I saw you at the Columbus Arts Festival this summer and I saw the reaction from the crowd when you played that song. I was standing up front, I can’t judge how many people were behind me, but it felt like a stadium-rock moment where everybody was singing along.
That’s what you’ve got to do. That’s how we play every show. It doesn’t matter if there’s a hundred people or you’re supporting someone at a place in front of 10,000 people. You just have to rock out. I’m definitely appreciating the fact that we can do that for people. It makes us enjoy it so much more as well. I think I used to be a lot more closed off and serious about it. Now, I just want to try and entertain people. I want people to have a great night and it helps me have a great night instead of me coming off and being like, “Oh, I played shit in that song” or “That fucking verse was off.”
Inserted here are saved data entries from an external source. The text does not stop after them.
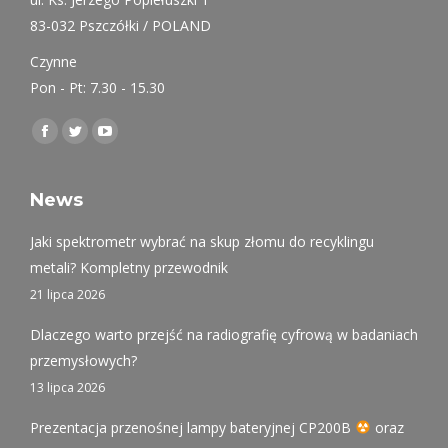
83-032 Pszczółki / POLAND
Czynne
Pon - Pt: 7.30 - 15.30
Find us on:
Facebook
Twitter
YouTube
page
page
page
opens
opens
opens
News
in
in
in
Jaki spektrometr wybrać na skup złomu do recyklingu
new
new
new
metali? Kompletny przewodnik
window
window
window
21 lipca 2026
Dlaczego warto przejść na radiografię cyfrową w badaniach
przemysłowych?
13 lipca 2026
Prezentacja przenośnej lampy bateryjnej CP200B
oraz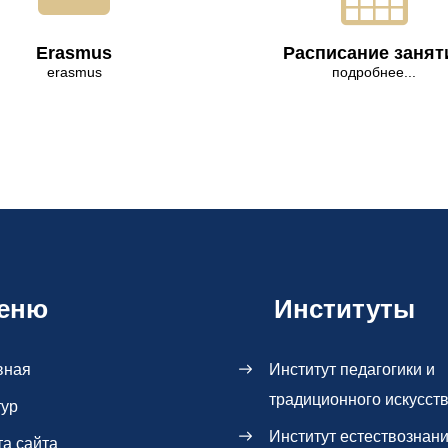
Erasmus
Расписание занят
erasmus
подробнее...
еню
Институты
вная
Институт педагогики и
традиционного искусст
тур
Институт естествознан
та сайта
I remember you saying something like, “Thanks the applause but if you don’t like it, just make sure that if you’re standing back by my in-laws, pretend like you liked it.” I didn’t know until that moment that your wife was from Columbus.
Yeah. She’s from Groveport, just south of Columbus. But her sister is there and her dad and step-mom and mom and step-dad live there. I’ve spent lots of time in Columbus, the last few Christmases and a bunch of other times. We go there quite a lot. And, funnily enough, I’ve got one brother and he married a girl from Dayton, Ohio.
I really enjoyed the Arts Festival. My wife’s sister’s fiancé, Sean, is part of the festival team. It was really nice getting to see his work and see what goes into this big festival and getting to play it. It was a really nice day. I got to see loads of family and my wife’s parents got to see me play for the first time.